▶ REQUIRED WORK: For the word "after", count the lines of the listing that contain it and give only the count.

-*-

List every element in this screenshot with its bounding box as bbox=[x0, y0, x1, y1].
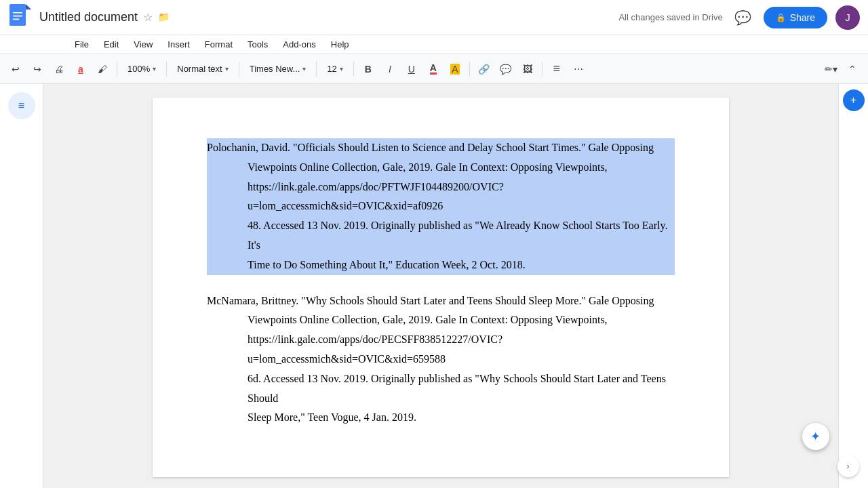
style-value: Normal text bbox=[177, 64, 222, 74]
fontsize-arrow-icon: ▾ bbox=[340, 65, 343, 73]
link-icon: 🔗 bbox=[478, 64, 490, 75]
print-button[interactable]: 🖨 bbox=[49, 59, 69, 79]
separator-2 bbox=[166, 62, 167, 77]
bold-icon: B bbox=[365, 64, 372, 75]
undo-button[interactable]: ↩ bbox=[5, 59, 26, 79]
left-panel: ≡ bbox=[0, 84, 43, 488]
redo-icon: ↪ bbox=[33, 64, 41, 75]
entry1-url: https://link.gale.com/apps/doc/PFTWJF104… bbox=[248, 181, 504, 212]
fontsize-value: 12 bbox=[327, 64, 336, 74]
user-initial: J bbox=[845, 12, 850, 23]
editing-arrow: ▾ bbox=[833, 64, 837, 75]
docs-logo bbox=[8, 4, 33, 31]
document-page: Polochanin, David. "Officials Should Lis… bbox=[153, 98, 729, 477]
lock-icon: 🔒 bbox=[776, 13, 786, 22]
font-dropdown[interactable]: Times New... ▾ bbox=[243, 59, 313, 79]
paint-icon: 🖌 bbox=[98, 64, 107, 75]
separator-6 bbox=[469, 62, 470, 77]
bold-button[interactable]: B bbox=[358, 59, 378, 79]
italic-button[interactable]: I bbox=[380, 59, 400, 79]
font-value: Times New... bbox=[250, 64, 300, 74]
entry2-url: https://link.gale.com/apps/doc/PECSFF838… bbox=[248, 333, 502, 365]
document-title: Untitled document ☆ 📁 bbox=[39, 10, 618, 25]
reference-entry-1: Polochanin, David. "Officials Should Lis… bbox=[207, 138, 675, 275]
star-icon[interactable]: ☆ bbox=[143, 11, 153, 24]
svg-rect-2 bbox=[13, 12, 22, 14]
image-button[interactable]: 🖼 bbox=[517, 59, 538, 79]
comments-icon: 💬 bbox=[734, 9, 751, 26]
comment-icon: 💬 bbox=[500, 64, 511, 75]
underline-button[interactable]: U bbox=[401, 59, 422, 79]
assistant-button[interactable]: ✦ bbox=[802, 423, 829, 450]
toolbar: ↩ ↪ 🖨 a 🖌 100% ▾ Normal text ▾ Times New… bbox=[0, 54, 868, 84]
svg-marker-1 bbox=[26, 4, 31, 9]
entry1-end: 48. Accessed 13 Nov. 2019. Originally pu… bbox=[248, 220, 667, 251]
paintformat-button[interactable]: 🖌 bbox=[92, 59, 113, 79]
entry2-continuation-text: Viewpoints Online Collection, Gale, 2019… bbox=[248, 314, 608, 325]
svg-rect-4 bbox=[13, 18, 20, 20]
textcolor-button[interactable]: A bbox=[423, 59, 443, 79]
textcolor-icon: A bbox=[430, 63, 437, 75]
spellcheck-button[interactable]: a bbox=[71, 59, 91, 79]
more-button[interactable]: ⋯ bbox=[568, 59, 589, 79]
menu-format[interactable]: Format bbox=[198, 37, 239, 52]
highlight-button[interactable]: A bbox=[445, 59, 465, 79]
zoom-dropdown[interactable]: 100% ▾ bbox=[121, 59, 162, 79]
more-icon: ⋯ bbox=[574, 64, 583, 75]
separator-1 bbox=[117, 62, 117, 77]
italic-icon: I bbox=[389, 64, 391, 75]
comment-button[interactable]: 💬 bbox=[496, 59, 516, 79]
entry1-continuation-text: Viewpoints Online Collection, Gale, 2019… bbox=[248, 161, 608, 173]
link-button[interactable]: 🔗 bbox=[474, 59, 494, 79]
collapse-toolbar-button[interactable]: ⌃ bbox=[842, 59, 863, 79]
undo-icon: ↩ bbox=[12, 64, 20, 75]
entry2-end2: Sleep More," Teen Vogue, 4 Jan. 2019. bbox=[248, 411, 416, 423]
collapse-icon: › bbox=[847, 462, 850, 471]
comments-button[interactable]: 💬 bbox=[731, 5, 755, 30]
zoom-dropdown-arrow: ▾ bbox=[153, 65, 156, 73]
title-text[interactable]: Untitled document bbox=[39, 10, 138, 25]
separator-7 bbox=[542, 62, 542, 77]
menu-view[interactable]: View bbox=[127, 37, 159, 52]
document-area[interactable]: Polochanin, David. "Officials Should Lis… bbox=[43, 84, 838, 488]
menu-addons[interactable]: Add-ons bbox=[276, 37, 322, 52]
redo-button[interactable]: ↪ bbox=[27, 59, 47, 79]
assistant-icon: ✦ bbox=[810, 429, 821, 444]
pen-icon: ✏ bbox=[825, 64, 833, 75]
spell-icon: a bbox=[78, 64, 83, 75]
add-icon: + bbox=[850, 94, 856, 106]
svg-rect-3 bbox=[13, 15, 22, 16]
add-comment-button[interactable]: + bbox=[843, 89, 865, 111]
share-button[interactable]: 🔒 Share bbox=[764, 7, 827, 28]
collapse-button[interactable]: › bbox=[837, 455, 859, 477]
align-button[interactable]: ≡ bbox=[547, 59, 567, 79]
entry2-continuation: Viewpoints Online Collection, Gale, 2019… bbox=[207, 310, 675, 428]
style-dropdown[interactable]: Normal text ▾ bbox=[171, 59, 234, 79]
font-arrow-icon: ▾ bbox=[302, 65, 306, 73]
reference-entry-2: McNamara, Brittney. "Why Schools Should … bbox=[207, 291, 675, 428]
menu-insert[interactable]: Insert bbox=[161, 37, 197, 52]
separator-5 bbox=[353, 62, 354, 77]
menu-bar: File Edit View Insert Format Tools Add-o… bbox=[0, 35, 868, 54]
menu-edit[interactable]: Edit bbox=[97, 37, 125, 52]
folder-icon[interactable]: 📁 bbox=[158, 12, 170, 23]
separator-3 bbox=[239, 62, 239, 77]
style-arrow-icon: ▾ bbox=[225, 65, 229, 73]
outline-icon: ≡ bbox=[18, 100, 24, 112]
main-area: ≡ Polochanin, David. "Officials Should L… bbox=[0, 84, 868, 488]
fontsize-dropdown[interactable]: 12 ▾ bbox=[321, 59, 349, 79]
user-avatar[interactable]: J bbox=[835, 5, 860, 30]
print-icon: 🖨 bbox=[54, 64, 64, 75]
right-panel: + ✦ › bbox=[838, 84, 868, 488]
outline-button[interactable]: ≡ bbox=[8, 92, 35, 119]
entry1-first-line: Polochanin, David. "Officials Should Lis… bbox=[207, 138, 675, 158]
entry2-end: 6d. Accessed 13 Nov. 2019. Originally pu… bbox=[248, 373, 666, 404]
save-status: All changes saved in Drive bbox=[618, 12, 722, 22]
menu-help[interactable]: Help bbox=[324, 37, 356, 52]
expand-icon: ⌃ bbox=[848, 64, 856, 75]
menu-tools[interactable]: Tools bbox=[241, 37, 275, 52]
editing-mode-button[interactable]: ✏ ▾ bbox=[821, 59, 841, 79]
zoom-value: 100% bbox=[127, 64, 150, 74]
underline-icon: U bbox=[408, 64, 415, 75]
menu-file[interactable]: File bbox=[68, 37, 96, 52]
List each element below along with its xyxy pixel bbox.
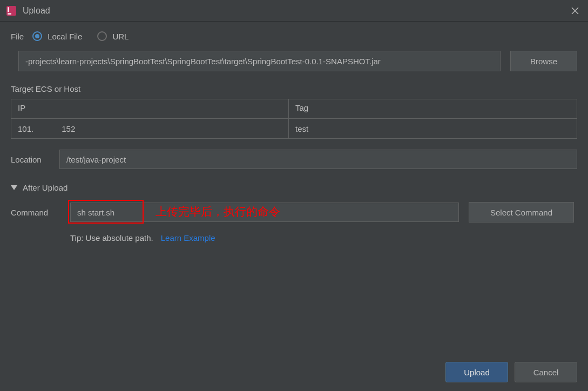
radio-url-label: URL: [112, 32, 129, 41]
column-tag-header: Tag: [289, 99, 577, 118]
radio-icon: [97, 31, 107, 41]
footer: Upload Cancel: [445, 362, 577, 382]
window-title: Upload: [23, 6, 50, 16]
command-input[interactable]: [70, 203, 459, 222]
radio-url[interactable]: URL: [97, 31, 129, 41]
tip-row: Tip: Use absolute path. Learn Example: [70, 233, 577, 242]
file-source-row: File Local File URL: [11, 31, 577, 41]
svg-rect-2: [8, 13, 11, 14]
svg-rect-1: [8, 7, 9, 12]
command-row: Command 上传完毕后，执行的命令 Select Command: [11, 202, 577, 223]
file-label: File: [11, 32, 24, 41]
title-bar: Upload: [0, 0, 588, 22]
table-header: IP Tag: [11, 99, 577, 119]
after-upload-header[interactable]: After Upload: [11, 183, 577, 192]
ip-redacted: [35, 123, 60, 134]
file-source-radio-group: Local File URL: [32, 31, 129, 41]
browse-button[interactable]: Browse: [510, 51, 577, 71]
collapse-icon: [11, 185, 17, 190]
table-row[interactable]: 101.152 test: [11, 119, 577, 138]
cancel-button[interactable]: Cancel: [515, 362, 577, 382]
after-upload-label: After Upload: [23, 183, 67, 192]
close-button[interactable]: [570, 5, 580, 16]
app-icon: [6, 6, 16, 16]
radio-icon: [32, 31, 42, 41]
upload-button[interactable]: Upload: [445, 362, 508, 382]
column-ip-header: IP: [11, 99, 289, 118]
location-label: Location: [11, 155, 49, 164]
cell-ip: 101.152: [11, 119, 289, 138]
file-path-row: Browse: [11, 51, 577, 71]
radio-local-file[interactable]: Local File: [32, 31, 82, 41]
select-command-button[interactable]: Select Command: [469, 202, 574, 223]
radio-local-file-label: Local File: [48, 32, 82, 41]
target-label: Target ECS or Host: [11, 84, 577, 93]
ip-suffix: 152: [62, 124, 75, 133]
location-row: Location: [11, 150, 577, 169]
command-input-wrap: 上传完毕后，执行的命令 Select Command: [70, 202, 577, 223]
file-path-input[interactable]: [18, 51, 501, 71]
learn-example-link[interactable]: Learn Example: [161, 233, 215, 242]
cell-tag: test: [289, 119, 577, 138]
target-table: IP Tag 101.152 test: [11, 99, 577, 139]
ip-prefix: 101.: [18, 124, 33, 133]
command-label: Command: [11, 208, 59, 217]
content-area: File Local File URL Browse Target ECS or…: [0, 22, 588, 252]
location-input[interactable]: [59, 150, 577, 169]
tip-text: Tip: Use absolute path.: [70, 233, 153, 242]
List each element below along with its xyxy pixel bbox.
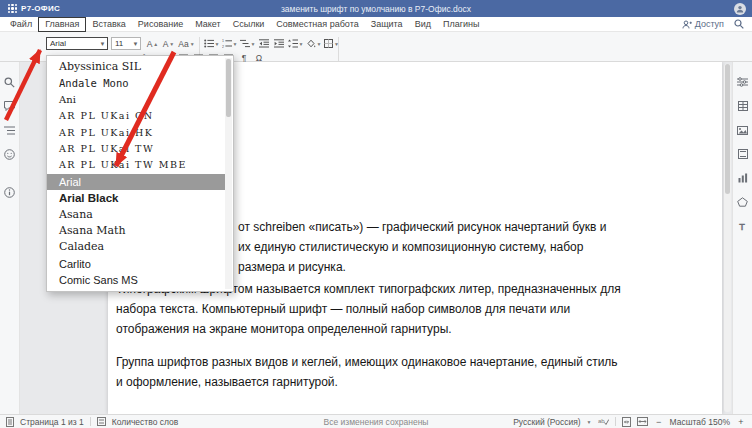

-*-

▶ REPLY: 2